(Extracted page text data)
------------------------------------
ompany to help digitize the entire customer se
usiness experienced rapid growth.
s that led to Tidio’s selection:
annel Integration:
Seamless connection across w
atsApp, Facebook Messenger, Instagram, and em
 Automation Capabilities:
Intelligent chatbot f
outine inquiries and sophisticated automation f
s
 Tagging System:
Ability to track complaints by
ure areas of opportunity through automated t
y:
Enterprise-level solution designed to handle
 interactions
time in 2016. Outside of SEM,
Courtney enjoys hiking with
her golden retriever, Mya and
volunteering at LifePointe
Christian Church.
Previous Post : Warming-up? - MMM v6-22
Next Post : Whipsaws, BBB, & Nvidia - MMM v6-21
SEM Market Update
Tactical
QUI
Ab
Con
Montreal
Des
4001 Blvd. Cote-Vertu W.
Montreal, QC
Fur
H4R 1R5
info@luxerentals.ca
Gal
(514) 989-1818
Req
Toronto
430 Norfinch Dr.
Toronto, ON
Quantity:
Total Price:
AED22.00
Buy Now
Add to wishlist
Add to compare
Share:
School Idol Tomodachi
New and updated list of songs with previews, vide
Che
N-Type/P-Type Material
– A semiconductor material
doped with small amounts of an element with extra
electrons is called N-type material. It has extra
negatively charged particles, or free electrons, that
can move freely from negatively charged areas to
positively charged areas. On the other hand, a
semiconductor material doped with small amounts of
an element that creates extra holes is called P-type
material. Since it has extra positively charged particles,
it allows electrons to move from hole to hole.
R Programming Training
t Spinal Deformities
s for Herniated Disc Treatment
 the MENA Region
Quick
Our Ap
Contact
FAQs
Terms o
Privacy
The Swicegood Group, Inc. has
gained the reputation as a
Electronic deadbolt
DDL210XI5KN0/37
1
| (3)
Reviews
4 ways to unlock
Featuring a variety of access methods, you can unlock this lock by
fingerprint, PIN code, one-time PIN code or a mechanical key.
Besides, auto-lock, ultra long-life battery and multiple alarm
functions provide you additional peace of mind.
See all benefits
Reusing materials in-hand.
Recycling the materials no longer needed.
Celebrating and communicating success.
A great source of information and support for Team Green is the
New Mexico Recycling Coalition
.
------------------------------------
## [ACTIVITY]
Give back every line of the data exactly.

## [RESPONSE FOR THIS EXERCISE]
ompany to help digitize the entire customer se
usiness experienced rapid growth.
s that led to Tidio’s selection:
annel Integration:
Seamless connection across w
atsApp, Facebook Messenger, Instagram, and em
 Automation Capabilities:
Intelligent chatbot f
outine inquiries and sophisticated automation f
s
 Tagging System:
Ability to track complaints by
ure areas of opportunity through automated t
y:
Enterprise-level solution designed to handle
 interactions
time in 2016. Outside of SEM,
Courtney enjoys hiking with
her golden retriever, Mya and
volunteering at LifePointe
Christian Church.
Previous Post : Warming-up? - MMM v6-22
Next Post : Whipsaws, BBB, & Nvidia - MMM v6-21
SEM Market Update
Tactical
QUI
Ab
Con
Montreal
Des
4001 Blvd. Cote-Vertu W.
Montreal, QC
Fur
H4R 1R5
info@luxerentals.ca
Gal
(514) 989-1818
Req
Toronto
430 Norfinch Dr.
Toronto, ON
Quantity:
Total Price:
AED22.00
Buy Now
Add to wishlist
Add to compare
Share:
School Idol Tomodachi
New and updated list of songs with previews, vide
Che
N-Type/P-Type Material
– A semiconductor material
doped with small amounts of an element with extra
electrons is called N-type material. It has extra
negatively charged particles, or free electrons, that
can move freely from negatively charged areas to
positively charged areas. On the other hand, a
semiconductor material doped with small amounts of
an element that creates extra holes is called P-type
material. Since it has extra positively charged particles,
it allows electrons to move from hole to hole.
R Programming Training
t Spinal Deformities
s for Herniated Disc Treatment
 the MENA Region
Quick
Our Ap
Contact
FAQs
Terms o
Privacy
The Swicegood Group, Inc. has
gained the reputation as a
Electronic deadbolt
DDL210XI5KN0/37
1
| (3)
Reviews
4 ways to unlock
Featuring a variety of access methods, you can unlock this lock by
fingerprint, PIN code, one-time PIN code or a mechanical key.
Besides, auto-lock, ultra long-life battery and multiple alarm
functions provide you additional peace of mind.
See all benefits
Reusing materials in-hand.
Recycling the materials no longer needed.
Celebrating and communicating success.
A great source of information and support for Team Green is the
New Mexico Recycling Coalition
.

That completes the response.